**What to work on**
Report every line from the following entries that contains the string "technische".
**** Records provided
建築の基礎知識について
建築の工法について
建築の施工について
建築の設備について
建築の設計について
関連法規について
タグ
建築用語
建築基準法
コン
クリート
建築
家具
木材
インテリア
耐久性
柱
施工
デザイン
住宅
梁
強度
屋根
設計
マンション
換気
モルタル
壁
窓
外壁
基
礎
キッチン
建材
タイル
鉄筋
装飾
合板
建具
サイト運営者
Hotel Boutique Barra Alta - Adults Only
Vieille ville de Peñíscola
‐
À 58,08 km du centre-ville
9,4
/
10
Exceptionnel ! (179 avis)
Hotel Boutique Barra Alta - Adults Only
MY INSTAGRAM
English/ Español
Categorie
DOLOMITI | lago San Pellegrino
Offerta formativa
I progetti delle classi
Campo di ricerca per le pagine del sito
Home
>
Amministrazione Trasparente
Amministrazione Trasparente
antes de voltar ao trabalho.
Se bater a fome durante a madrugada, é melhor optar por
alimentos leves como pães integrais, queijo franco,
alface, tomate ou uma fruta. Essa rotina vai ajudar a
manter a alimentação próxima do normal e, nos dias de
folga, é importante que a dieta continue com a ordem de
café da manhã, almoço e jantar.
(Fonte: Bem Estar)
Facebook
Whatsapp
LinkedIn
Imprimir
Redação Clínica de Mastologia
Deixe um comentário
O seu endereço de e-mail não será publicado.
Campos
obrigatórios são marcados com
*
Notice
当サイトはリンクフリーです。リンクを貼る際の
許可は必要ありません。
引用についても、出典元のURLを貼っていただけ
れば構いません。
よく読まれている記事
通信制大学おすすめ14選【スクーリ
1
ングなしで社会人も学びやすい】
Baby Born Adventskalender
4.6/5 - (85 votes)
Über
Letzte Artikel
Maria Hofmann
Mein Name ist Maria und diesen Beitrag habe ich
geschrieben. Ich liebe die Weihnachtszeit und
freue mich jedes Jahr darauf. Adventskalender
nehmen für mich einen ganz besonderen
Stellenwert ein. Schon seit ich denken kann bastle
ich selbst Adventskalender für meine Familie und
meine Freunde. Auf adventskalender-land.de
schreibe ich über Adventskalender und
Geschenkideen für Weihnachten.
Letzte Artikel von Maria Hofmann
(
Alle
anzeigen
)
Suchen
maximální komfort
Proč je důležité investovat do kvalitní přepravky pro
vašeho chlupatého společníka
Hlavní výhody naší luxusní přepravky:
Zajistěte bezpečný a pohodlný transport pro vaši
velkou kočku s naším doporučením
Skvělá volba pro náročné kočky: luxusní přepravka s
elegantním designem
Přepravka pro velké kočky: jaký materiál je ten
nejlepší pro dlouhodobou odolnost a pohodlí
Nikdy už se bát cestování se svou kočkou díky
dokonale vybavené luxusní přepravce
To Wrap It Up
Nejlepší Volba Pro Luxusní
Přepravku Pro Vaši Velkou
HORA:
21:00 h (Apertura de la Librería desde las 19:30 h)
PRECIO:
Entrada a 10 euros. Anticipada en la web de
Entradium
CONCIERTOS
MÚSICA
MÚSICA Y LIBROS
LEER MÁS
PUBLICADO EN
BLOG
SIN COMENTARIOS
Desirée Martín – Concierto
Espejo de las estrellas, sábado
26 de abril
********
**** Records provided
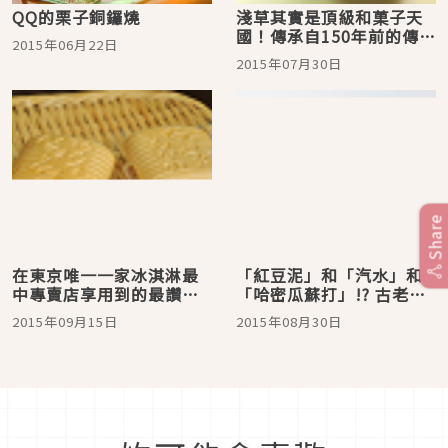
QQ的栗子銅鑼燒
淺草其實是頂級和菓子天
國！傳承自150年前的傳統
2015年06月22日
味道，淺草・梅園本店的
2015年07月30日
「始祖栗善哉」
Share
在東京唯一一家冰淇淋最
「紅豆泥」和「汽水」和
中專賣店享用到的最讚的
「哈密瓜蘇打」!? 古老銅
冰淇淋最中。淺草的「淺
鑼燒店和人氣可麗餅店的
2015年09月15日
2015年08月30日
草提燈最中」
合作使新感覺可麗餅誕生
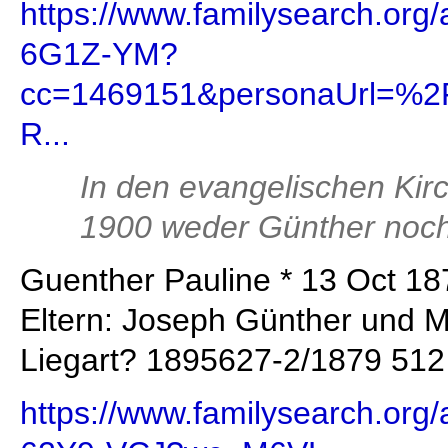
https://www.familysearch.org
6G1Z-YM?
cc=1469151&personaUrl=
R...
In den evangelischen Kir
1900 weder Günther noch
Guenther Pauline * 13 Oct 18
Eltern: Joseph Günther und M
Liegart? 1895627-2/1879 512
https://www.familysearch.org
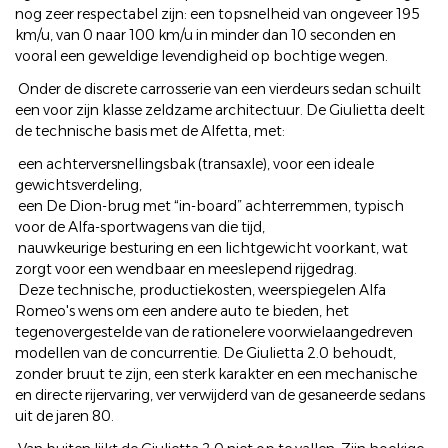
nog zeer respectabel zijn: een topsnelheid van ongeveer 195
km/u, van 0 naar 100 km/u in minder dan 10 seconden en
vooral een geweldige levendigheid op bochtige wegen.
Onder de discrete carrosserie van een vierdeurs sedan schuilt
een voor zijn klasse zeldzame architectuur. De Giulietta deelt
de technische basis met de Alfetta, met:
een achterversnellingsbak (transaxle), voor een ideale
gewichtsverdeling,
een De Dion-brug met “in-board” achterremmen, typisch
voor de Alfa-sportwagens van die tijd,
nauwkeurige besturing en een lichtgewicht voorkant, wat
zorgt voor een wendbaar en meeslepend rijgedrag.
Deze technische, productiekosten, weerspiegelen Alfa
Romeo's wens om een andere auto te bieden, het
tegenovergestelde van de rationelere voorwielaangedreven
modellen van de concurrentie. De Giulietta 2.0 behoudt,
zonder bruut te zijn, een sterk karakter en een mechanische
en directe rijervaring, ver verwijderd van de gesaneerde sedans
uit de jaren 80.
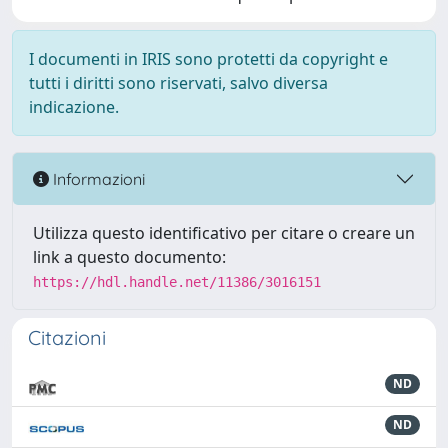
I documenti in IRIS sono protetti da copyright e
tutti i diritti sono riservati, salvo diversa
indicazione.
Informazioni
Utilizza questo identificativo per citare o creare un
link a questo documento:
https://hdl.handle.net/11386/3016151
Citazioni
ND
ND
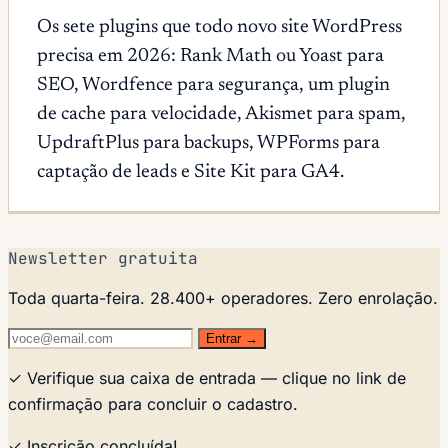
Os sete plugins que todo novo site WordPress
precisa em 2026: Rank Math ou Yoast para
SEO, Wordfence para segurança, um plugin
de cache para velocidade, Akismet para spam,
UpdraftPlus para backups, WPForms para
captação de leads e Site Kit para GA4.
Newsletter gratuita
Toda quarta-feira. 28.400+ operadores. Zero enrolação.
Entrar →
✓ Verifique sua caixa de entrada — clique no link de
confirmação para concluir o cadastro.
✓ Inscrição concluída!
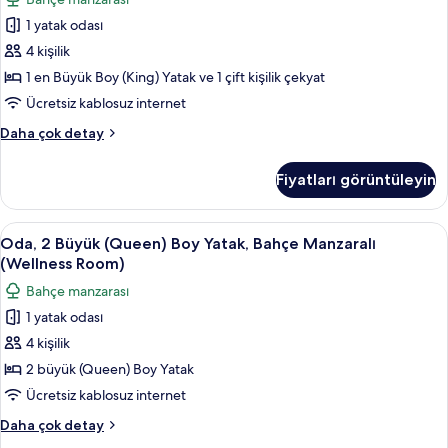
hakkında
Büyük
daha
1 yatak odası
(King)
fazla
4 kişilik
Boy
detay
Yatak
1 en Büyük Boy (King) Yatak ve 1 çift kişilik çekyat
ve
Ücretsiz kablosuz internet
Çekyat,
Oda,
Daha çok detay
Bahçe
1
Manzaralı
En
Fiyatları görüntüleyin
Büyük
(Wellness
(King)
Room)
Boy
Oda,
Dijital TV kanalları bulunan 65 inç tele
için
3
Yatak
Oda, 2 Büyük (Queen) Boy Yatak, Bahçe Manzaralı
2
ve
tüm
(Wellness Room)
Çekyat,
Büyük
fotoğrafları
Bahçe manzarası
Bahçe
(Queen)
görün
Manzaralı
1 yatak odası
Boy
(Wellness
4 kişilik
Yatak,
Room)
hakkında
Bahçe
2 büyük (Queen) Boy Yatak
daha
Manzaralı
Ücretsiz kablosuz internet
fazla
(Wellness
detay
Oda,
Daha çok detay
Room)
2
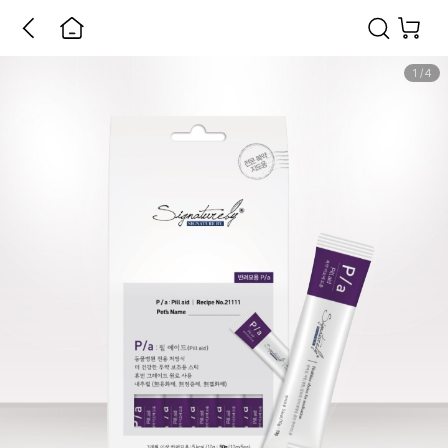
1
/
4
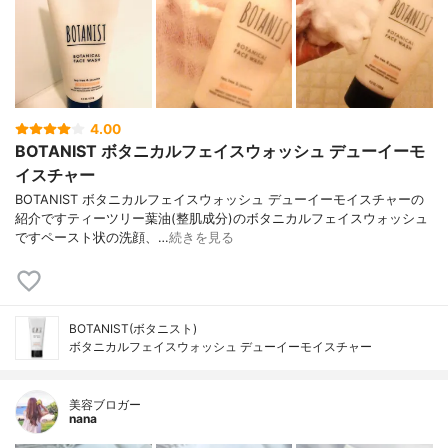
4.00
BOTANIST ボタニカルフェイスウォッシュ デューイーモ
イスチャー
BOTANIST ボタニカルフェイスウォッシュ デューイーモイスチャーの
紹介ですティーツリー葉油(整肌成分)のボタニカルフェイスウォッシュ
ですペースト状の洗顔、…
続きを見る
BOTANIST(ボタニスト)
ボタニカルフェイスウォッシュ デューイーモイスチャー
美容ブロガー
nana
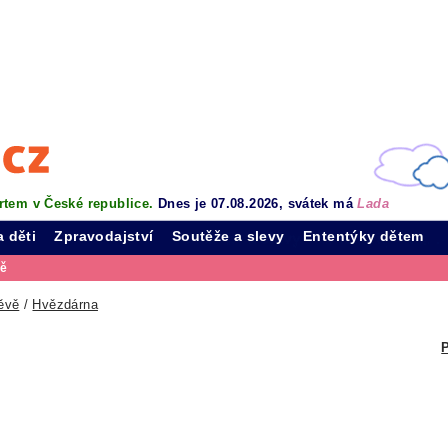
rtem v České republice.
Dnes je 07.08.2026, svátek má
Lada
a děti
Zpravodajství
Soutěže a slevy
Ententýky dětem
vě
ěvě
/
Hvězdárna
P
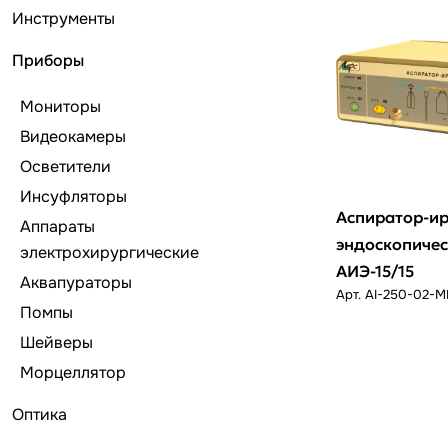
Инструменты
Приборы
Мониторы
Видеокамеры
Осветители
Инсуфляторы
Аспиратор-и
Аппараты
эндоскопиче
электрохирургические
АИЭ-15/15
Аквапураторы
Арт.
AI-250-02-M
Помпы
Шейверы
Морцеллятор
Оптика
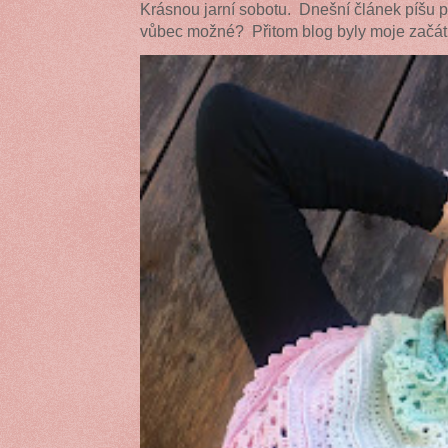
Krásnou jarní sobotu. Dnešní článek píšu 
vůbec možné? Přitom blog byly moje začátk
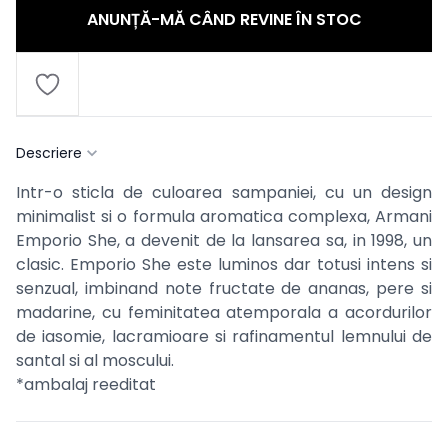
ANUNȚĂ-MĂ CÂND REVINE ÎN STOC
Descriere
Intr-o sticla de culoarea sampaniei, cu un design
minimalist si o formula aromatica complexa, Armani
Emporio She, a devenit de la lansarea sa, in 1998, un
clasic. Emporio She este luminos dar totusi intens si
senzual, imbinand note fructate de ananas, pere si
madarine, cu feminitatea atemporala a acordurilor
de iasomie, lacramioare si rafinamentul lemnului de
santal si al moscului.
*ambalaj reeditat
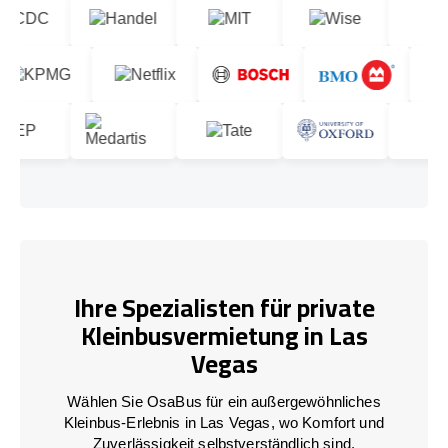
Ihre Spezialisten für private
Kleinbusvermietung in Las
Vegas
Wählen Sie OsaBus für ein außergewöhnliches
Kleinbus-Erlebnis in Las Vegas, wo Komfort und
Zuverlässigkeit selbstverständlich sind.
********
**Task answer**
de technische basis met de Alfetta, met:
Deze technische, productiekosten, weerspiegelen Alfa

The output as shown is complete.